Сергей, от волнения ослабев, приподнялся с усилием. Ответил не по уставу:
— Большое спасибо… Спасибо, товарищ полковник!
— Ну… Спасибо тебе! — отозвался комдив, не заметив совсем невоенной его оговорки. — Понимаешь, если бы ты со своим батальоном не отбил все атаки под Гнездовом и Березовкой, может быть, и меня уже нынче… отпели бы! Это я тебе честно скажу…
Сергей сжал задрожавшие губы. Это тоже было как награда — такие слова. Он их слышал впервые. В их суровом окопном военном быту, в стрелковой дивизии, никогда никого ни за что не хвалили. Так самим Шерстобитовым было сыздавна заведено. Так они воевали, командиры полков, батальонов и рот… И при этом гордились: а за что же хвалить? Ты обязан сражаться, обязан погибнуть, но позиции не уступить. Для того ты и создай. А иначе какой же ты к черту солдат!
С Шерстобитовым они были не начальник и подчиненный, а товарищи по войне — молодые, удачливые, поинмающие друг друга и давно и навечно скрепленные пережитым: отступлением по Украине от самой границы страшным, памятным летом горящего сорок первого, сражением под Смоленском, окружением, а теперь трудным, стремительным наступлением от Москвы — по снегам, по сугробам, где в лоб, где в обход, сквозь метели и вьюги.
— Что в полку? Взяли Каршино?
— Взяли, с третьей попытки… твои молодцы. Там теперь я со штабом.
Между тем самолеты опять заходили над крышей. Снова каменной осыпью рушились бомбы. Громко, режуще бил пулемет. Нервно, дробно и словно бы при разрыве снаряда подпрыгивая колотили по небу зенитки. А полковник как будто не слышал бомбежки. Он то громко смеялся, а то вдруг умолк, следя взглядом за Лидой: как она набирает в шприц камфору, как проходит по комнате, переступая через лежащих, спокойная, строгая, перетянутая ремнями, наклоняется, а потом разгибается, чуть откидывая ладонью назад свои белокурые волосы. Как опять возвращается и садится у печки.
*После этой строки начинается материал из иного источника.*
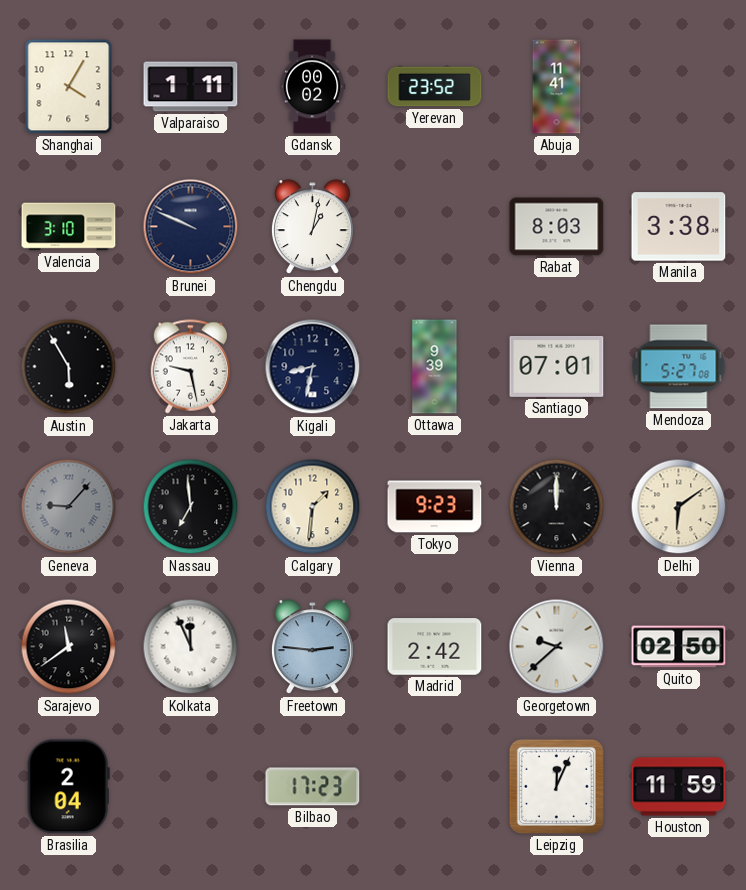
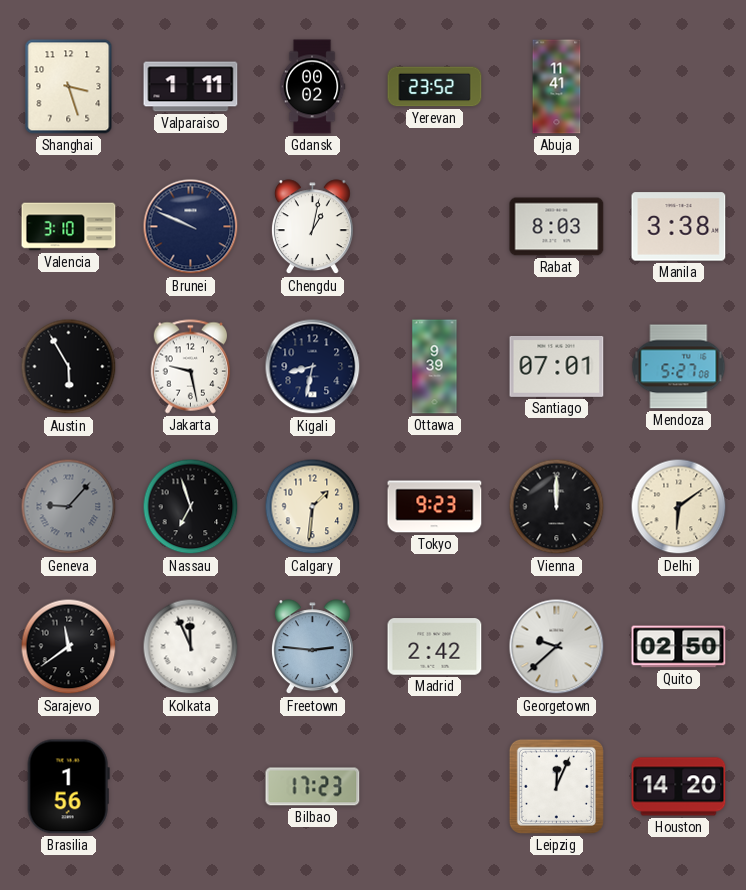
Shanghai: 4:05 -> 3:27
Nassau: 6:59 -> 6:57
Brasilia: 2:04 -> 1:56
Houston: 11:59 -> 14:20
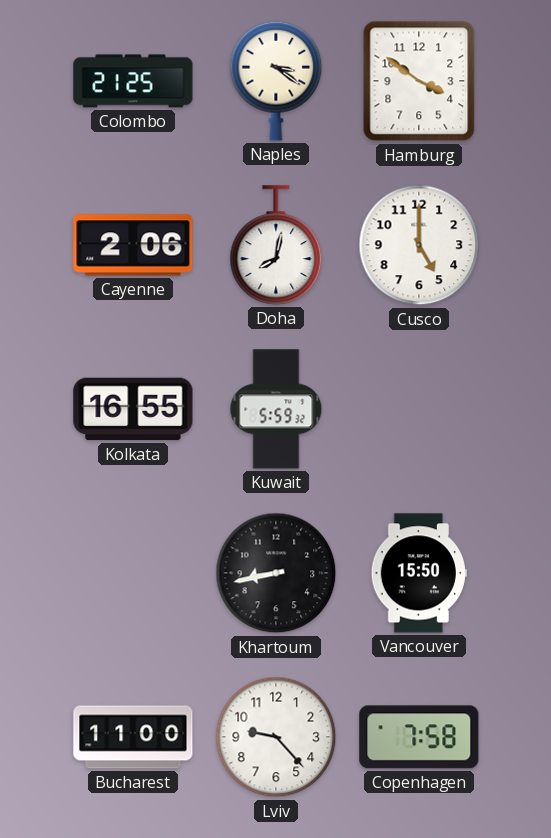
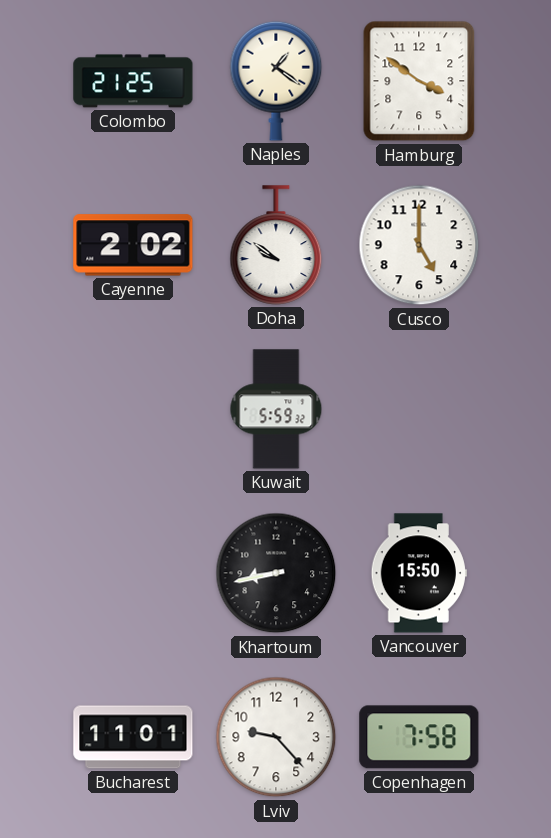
Naples: 3:21 -> 1:21
Cayenne: 2:06 -> 2:02
Doha: 8:02 -> 9:51
Kolkata: 16:55 -> none
Bucharest: 11:00 -> 11:01
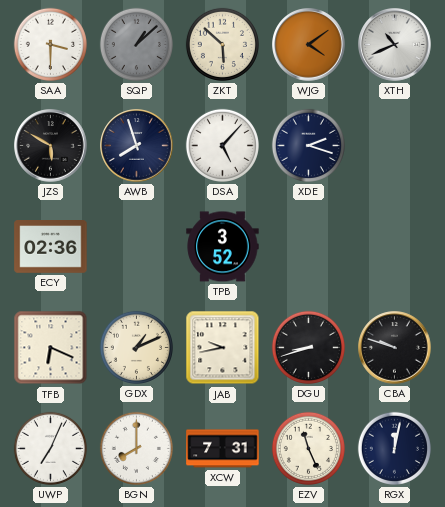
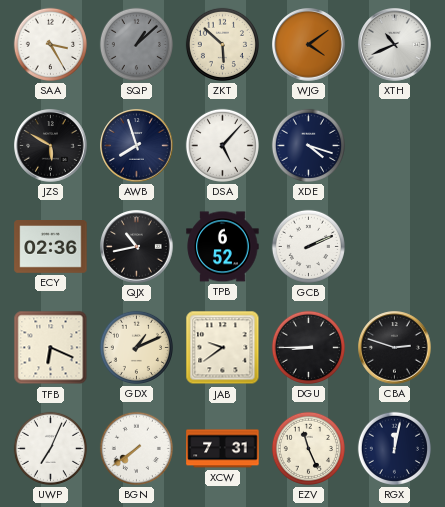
SAA: 3:30 -> 3:25
XDE: 2:18 -> 4:18
QJX: none -> 10:43
TPB: 3:52 -> 6:52
GCB: none -> 2:11
JAB: 9:43 -> 9:39
DGU: 8:42 -> 8:45
CBA: 9:48 -> 2:48
BGN: 8:00 -> 7:39
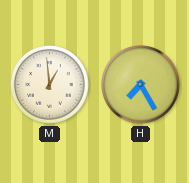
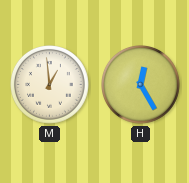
H: 7:25 -> 12:25
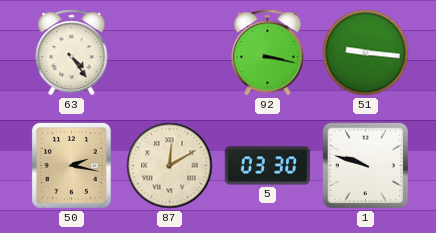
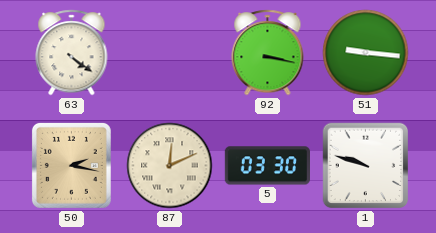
63: 4:24 -> 4:21
87: 12:10 -> 12:11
— Мда-а-а, — сказал Шерстобитов с таким выражением лица, словно что-то увидел впервые и это увиденное поразило его. Он сощурил глаза, хохотнул, взгляд скользнул по высокой груди, по плечам медсестры. А брови при этом хищно, дерзко, насмешливо переломились. — Видал, брат… миндал?! — обернулся к Сергею и тем же густым, жизнерадостным голосом спросил: — Что, помощники смерти не обижают тебя? Им ведь только поддайся…
Но Сергей, сжавшись весь, ничего не ответил. С неожиданной для себя отчужденностью он подумал: «Ну вот…» И хотел приподняться, но опять побоялся, что жжение в ране распластает в беспамятстве, а он почему-то теперь не хотел бы при полковнике и при Лиде уплывать по безжизненной, черной реке, по которой не раз и не два уплывал за последние сутки. Уплывать-то легко, а назад возвращаться…
Он дышал тяжело, торопливо, с усилием, капли пота со лба поползли по щекам. Шерстобитов нагнулся, спросил по-отцовски участливо:
— Что, болит? Э-э, да ты, брат, совсем никуда! — Вспыхнул порохом, как обычно гневливо. — Двойных! Начальника госпиталя! Или нет… Погоди! — Позвал строго: — Сестра! Лида! А ну-ка идите сюда!